Le minoranze hanno già fornito i propri nomi: l’ex candidata delle primarie Gianna Pentenero sarà vice segretaria e per i cuperliani entrano anche Mario Sechi e Rebecca Ghio di Cuneo. L’area Civati ha proposto, invece, Fabio Malagnino. E’ nel caravanserraglio renziano che si sono registrate le tensioni, soprattutto tra i cosiddetti prima ora, cari a Gariglio, e gli ultimi arrivati raccolti sotto il cappello di Piero Fassino. “Davide non paga i debiti” si sente dire nei corridoi di via Masserano, mentre dal pulpito democratico della sala anche i civatiani archiviano senza troppi rimpianti le consultazioni popolari. Gariglio si è già scelto il tesoriere (l’assessore comunale di Torino Mimmo Mangone), il responsabile organizzazione (Davide Fazzone, che tuttavia dovrebbe rimanere fuori dalla segreteria, con un incarico prettamente operativo) e il delegato agli Enti Locali (il sindaco di Nichelino Pino Catizone), cui vanno ad aggiungersi altri due fedelissimi, il primo cittadino di Novara Andrea Ballarè e l’ateniese Davide Ricca. “E a noi?” Reclamano i fassiniani.
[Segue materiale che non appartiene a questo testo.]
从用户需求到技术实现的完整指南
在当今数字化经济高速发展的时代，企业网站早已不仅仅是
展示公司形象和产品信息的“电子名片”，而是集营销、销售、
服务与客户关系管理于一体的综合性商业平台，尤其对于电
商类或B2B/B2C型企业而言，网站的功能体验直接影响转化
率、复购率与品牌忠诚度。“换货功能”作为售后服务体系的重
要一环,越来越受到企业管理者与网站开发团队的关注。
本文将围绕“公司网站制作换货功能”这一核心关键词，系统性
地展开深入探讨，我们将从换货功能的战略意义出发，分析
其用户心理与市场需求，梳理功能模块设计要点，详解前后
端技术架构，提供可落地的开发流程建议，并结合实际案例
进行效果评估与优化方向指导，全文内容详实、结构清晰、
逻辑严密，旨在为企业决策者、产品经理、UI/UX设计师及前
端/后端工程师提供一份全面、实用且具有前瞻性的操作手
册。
In pole position ci sono l’eminenza grigiastra Giancarlo Quagliotti, l’assessore di Palazzo Civico Stefano Lo Russo, Rosanna Abbà, Maria Grazia Grippo (quota Mauro Laus) la sindaca di Alessandria Rita Rossa, solo per fare alcuni nomi.

 

Il tutto mentre l’appuntamento elettorale sta scatenando appetiti e ambizioni di mezzo partito. Tutti o quasi gli uscenti di Palazzo Lascaris intendono ricandidarsi: la già citata Pentenero, Roberto Placido, Nino Boeti. Discorso a parte vale, invece, per Gariglio cui stanno chiedendo in tanti di uscire dalla mischia e farsi eleggere tramite il listino (una scelta che tuttavia rappresenta dei rischi a partire dal risultato elettorale di Chiamparino). Tra coloro che hanno ormai sciolto ogni riserva ci sono anche i due consiglieri del Comune di Torino Mimmo Carretta, fedelissimo di Laus, pronto a rilevarne l’eredità, e Luca Cassiani, che proprio in queste ore ha fatto sapere che lui sarà della partita “chiunque siano gli altri candidati”. Dall’hinterland scaldano i motori tre sindaci uscenti  – Catizone di Nichelino, Vincenzo Barrea di Borgaro e Silvana  Accossato di Collegno (quest’ultima potrebbe finire nel listino) – e uno “uscito” già due anni fa, Marcello Mazzù di Grugliasco.  Se effettivamente Gariglio non dovesse correre, anche all’interno della sua area scoppierebbe la bagarre: l’unico finora che ha già comunicato la discesa in campo è il presidente della III Circoscrizione Daniele Valle, cui potrebbero aggiungersi l’assessore provinciale alla Viabilità Alberto Avetta, molto forte nel Canavese, lo stesso Mangone, il vice capogruppo in Sala Rossa Guido Alunno, l'ex sindaco di Moncalieri Angelo Ferrero e la consigliera comunale di Palazzo Civico Domenica Genisio (area Stefano Lepri). Resta da capire su chi punteranno il ras socialista Salvatore Gallo (c’è chi è pronto a scommettere sul di lui figlio, Raffaele) e il consigliere uscente Andrea Stara (la presidente della VI Circoscrizione Nadia Conticelli?).